Mehr als jeder Fünfte hat Lese-Rechtschreib-Schwäche

Auch wenn die Deutschen im internationalen Vergleich im oberen Mittelfeld liegen, geben die Ergebnisse nicht unbedingt Grund zu Stolz oder Freude. Denn bei jedem fünften Erwachsenen in Deutschland liegt die Lesekompetenz auf dem Niveau eines zehnjährigen Kindes oder sogar deutlich schlechter. Ähnliche Probleme zeigen sich auch bei den Rechenfähigkeiten.

Das bedeutet konkret, dass rund 22 Prozent der 16- bis 65-Jährigen den Inhalt eines einfachen Satzes wie „Bitte sorgen Sie dafür, dass Ihr Kind bis 10 Uhr hier ist“ nicht verstehen oder nur mit Problemen erfassen können. 14 Prozent hingegen sind der leistungsstarken Gruppe der Erwachsenen zuzuordnen, die lange, anspruchsvolle Texte verstehen und bewerten können.

Auch beim Rechnen kam jeder fünfte Deutsche beim Erwachsenen-PISA-Test nicht über einfaches Zählen und Rechnen hinaus, so die Ergebnisse. 18 Prozent befinden sich hier in den oberen Kategorien.

3 Prozent der Teilnehmer in Deutschland verfügten übrigens nicht über ausreichende Sprachkenntnisse, um an dem Test teilzunehmen.

Einwanderer in Deutschland Schlusslicht in Lesekompetenz

„Das Leistungsniveau der Erwachsenen ohne Schulabschluss ist sehr schwach“, erklärt OECD-Bildungsdirektor Andreas Schleicher.
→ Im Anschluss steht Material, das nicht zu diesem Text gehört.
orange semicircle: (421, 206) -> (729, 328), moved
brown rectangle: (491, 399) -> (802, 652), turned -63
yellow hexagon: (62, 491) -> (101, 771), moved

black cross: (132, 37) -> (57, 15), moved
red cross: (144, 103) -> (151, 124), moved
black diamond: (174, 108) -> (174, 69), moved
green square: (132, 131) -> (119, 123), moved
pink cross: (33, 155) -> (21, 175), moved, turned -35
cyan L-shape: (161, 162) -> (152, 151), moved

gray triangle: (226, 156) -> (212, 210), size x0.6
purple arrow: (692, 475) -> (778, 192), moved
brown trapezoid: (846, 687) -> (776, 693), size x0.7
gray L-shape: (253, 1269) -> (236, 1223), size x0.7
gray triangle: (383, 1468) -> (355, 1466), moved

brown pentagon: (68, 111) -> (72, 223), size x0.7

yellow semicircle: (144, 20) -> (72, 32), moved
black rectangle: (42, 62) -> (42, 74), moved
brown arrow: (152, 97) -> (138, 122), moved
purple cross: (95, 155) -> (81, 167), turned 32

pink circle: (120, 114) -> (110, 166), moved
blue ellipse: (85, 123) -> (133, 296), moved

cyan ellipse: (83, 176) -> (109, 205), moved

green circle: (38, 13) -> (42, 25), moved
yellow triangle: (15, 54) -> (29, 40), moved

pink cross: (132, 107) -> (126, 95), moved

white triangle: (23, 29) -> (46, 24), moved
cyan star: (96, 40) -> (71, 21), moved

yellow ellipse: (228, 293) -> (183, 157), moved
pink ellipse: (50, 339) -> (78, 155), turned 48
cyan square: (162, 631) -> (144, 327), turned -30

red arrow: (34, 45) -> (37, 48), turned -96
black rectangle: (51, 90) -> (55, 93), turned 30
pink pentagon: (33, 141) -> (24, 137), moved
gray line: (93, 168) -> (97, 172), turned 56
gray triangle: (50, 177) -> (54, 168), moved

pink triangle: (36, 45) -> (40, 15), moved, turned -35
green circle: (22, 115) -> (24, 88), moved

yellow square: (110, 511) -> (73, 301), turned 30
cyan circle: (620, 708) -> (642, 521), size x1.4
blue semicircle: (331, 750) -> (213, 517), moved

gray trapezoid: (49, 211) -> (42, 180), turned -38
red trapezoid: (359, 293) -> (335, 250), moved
Auch die familiäre Herkunft spiele eine große Rolle.

Im internationalen Vergleich liegt Deutschland insgesamt im oberen Mittelfeld, leicht über dem OECD-Durchschnitt. Von den rund 160.000 Teilnehmern an der „Internationalen Studie zur Untersuchung von Alltagsfähigkeiten Erwachsener“ kamen 4.793 aus Deutschland.

Im Ergebnis war vorwiegend das Leistungsgefälle zwischen Menschen mit und ohne Migrationshintergrund auffällig hoch. Die Lesekompetenz bei eingewanderten Menschen lag dabei ganze 75 Prozent unter dem der deutschen Teilnehmer.

In den vergangenen zehn Jahren habe sich die Lese- und Schreibkompetenz der im Ausland geborenen Erwachsenen nur in Dänemark, Finnland und Schweden verbessert, während sie in elf Ländern zurückgegangen sei, konkretisiert die OECD die Ergebnisse. Hingegen sei bei den im Inland geborenen Erwachsenen eine positivere Entwicklung zu verzeichnen. Die größte Kluft zwischen beiden Gruppen sei in Deutschland zu verzeichnen.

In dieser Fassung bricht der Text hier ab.